住宅宿泊事業法案(民泊新法案)閣議決定

政府は3月10日の閣議で、住宅やマンションの空き部屋を旅行者らに有償で貸し出す「民泊」のルールを定めた住宅宿泊事業法案(民泊新法案)を閣議決定したことを、時事通信社が3月10日に報じた

民泊は、現在、東京都大田区や大阪府など国家戦略特区で認められている他、旅館業法に基づいた「簡易宿所」としての営業許可を受けることで運用できる。政府は訪日客を2020年までに4,000万人に増やす目標を掲げており、健全な民泊サービスの普及により宿泊需要の受け皿として活用したい考えだ。

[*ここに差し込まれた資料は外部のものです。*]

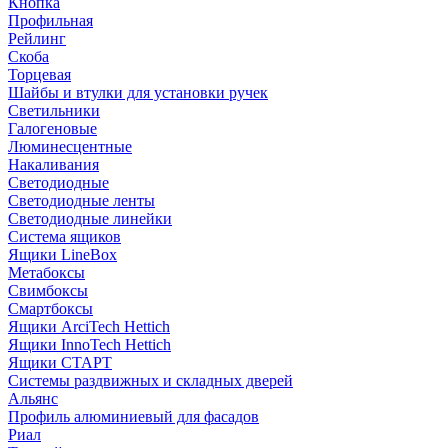
Кнопка
Профильная
Рейлинг
Скоба
Торцевая
Шайбы и втулки для установки ручек
Светильники
Галогеновые
Люминесцентные
Накаливания
Светодиодные
Светодиодные ленты
Светодиодные линейки
Система ящиков
Ящики LineBox
Метабоксы
Свимбоксы
Смартбоксы
Ящики ArciTech Hettich
Ящики InnoTech Hettich
Ящики СТАРТ
Системы раздвижных и складных дверей
Альянс
Профиль алюминиевый для фасадов
Риал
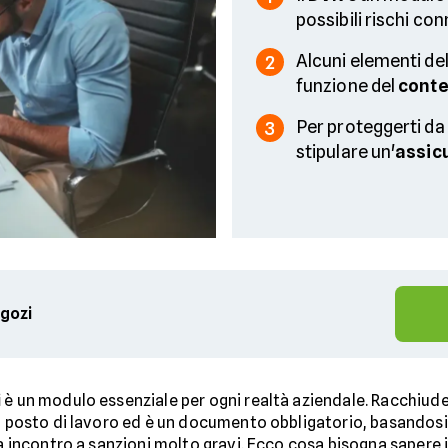
possibili rischi con
Alcuni elementi de
2
funzione del
conte
Per proteggerti da
3
stipulare un'
assic
egozi
i
è un modulo essenziale per ogni realtà aziendale. Racchiude
io posto di lavoro ed è un documento obbligatorio, basandosi 
va incontro a sanzioni molto gravi. Ecco cosa bisogna sapere 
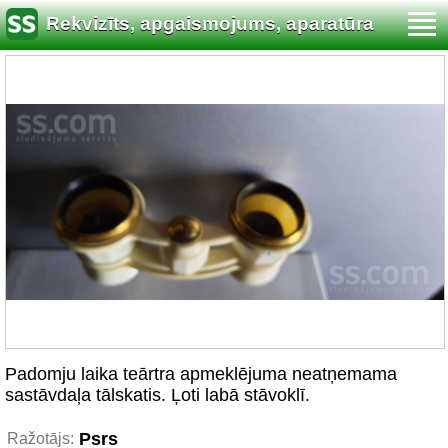
Rekvizīts, apgaismojums, aparatūra
Padomju laika teārtra apmeklējuma neatņemama
sastāvdaļa tālskatis. Ļoti labā stāvoklī.
Psrs
Ražotājs:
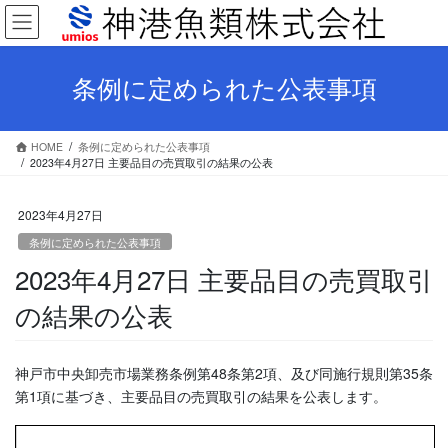
コ
ナ
ン
ビ
テ
ゲ
ン
ー
条例に定められた公表事項
ツ
シ
へ
ョ
ス
ン
HOME
条例に定められた公表事項
キ
に
2023年4月27日 主要品目の売買取引の結果の公表
ッ
移
プ
動
2023年4月27日
条例に定められた公表事項
2023年4月27日 主要品目の売買取引
の結果の公表
神戸市中央卸売市場業務条例第48条第2項、及び同施行規則第35条
第1項に基づき、主要品目の売買取引の結果を公表します。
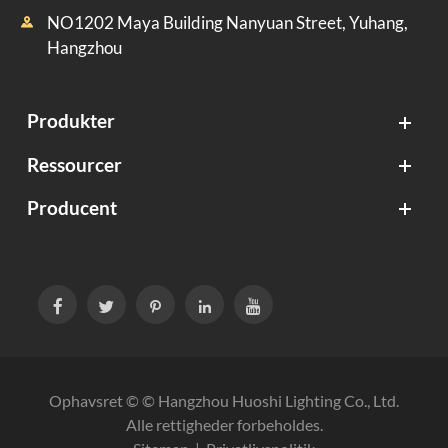
NO1202 Maya Building Nanyuan Street, Yuhang,

Hangzhou
Produkter
Ressourcer
Producent





Ophavsret © ©
Hangzhou Huoshi Lighting Co., Ltd.
Alle rettigheder forbeholdes.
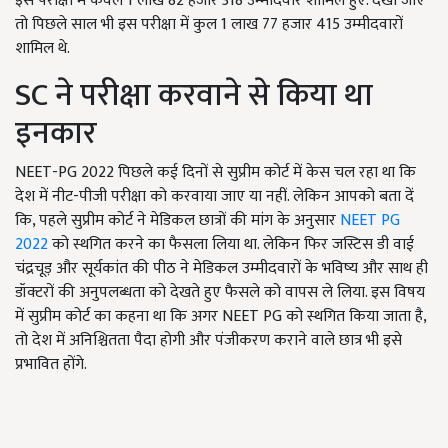
इस परीक्षा में केवल 1 लाख 82 हजार 318 उम्मीदवार शामिल हुए. देखा जाए
तो पिछले साल भी इस परीक्षा में कुल 1 लाख 77 हजार 415 उम्मीदवारों
शामिल थे.
SC ने परीक्षा करवाने से किया था
इनकार
NEET-PG 2022 पिछले कई दिनों से सुप्रीम कोर्ट में केस चल रहा था कि
देश में नीट-पीजी परीक्षा को करवाया जाए या नहीं. लेकिन आपको बता दें
कि, पहले सुप्रीम कोर्ट ने मेडिकल छात्रों की मांग के अनुसार
NEET PG
2022
को स्थगित करने का फैसला लिया था. लेकिन फिर जस्टिस डी वाई
चंद्रचूड़ और सूर्यकांत की पीठ ने मेडिकल उम्मीदवारों के भविष्य और साथ ही
डॉक्टरों की अनुपलब्धता को देखते हुए फैसले को वापस ले लिया. इस विषय
में सुप्रीम कोर्ट का कहना था कि अगर NEET PG को स्थगित किया जाता है,
तो देश में अनिश्चितता पैदा होगी और पंजीकरण कराने वाले छात्र भी इसे
प्रभावित होंगे.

民泊新法案では、民泊物件の所有者に「都道府県への届け出」、「衛生管理」、「苦情対応」などの義務を課す。また、物件管理を所有者から委託された業者や民泊仲介業者には、観光庁への登録を義務づける。届け出制となるため、原則として、届け出を行えば民泊の事業が可能となる。

このほか、「特区以外の地域」や、原則として簡易宿所を設置することができない「住宅地」での民泊も解禁する。

一方、違反者に対しては、立ち入り検査の実施や罰則を設ける。法令に違反した事業者には業務停止命令や事業廃止命令を発し、従わない場合は、6カ月以下の懲役または100万円以下の罰金を科す。

年間営業日数の上限は180泊とし、生活環境の悪化が懸念される地域では都道府県や政令市などが条例により短縮できるようにする。ただし、国交省は営業日数を「ゼロ日」とするなどし、事実上の「民泊締め出し」となるような条例は認めない方針だ。

政府は今国会での成立を目指しており、2018年始めの施行を目標とする見通しだ。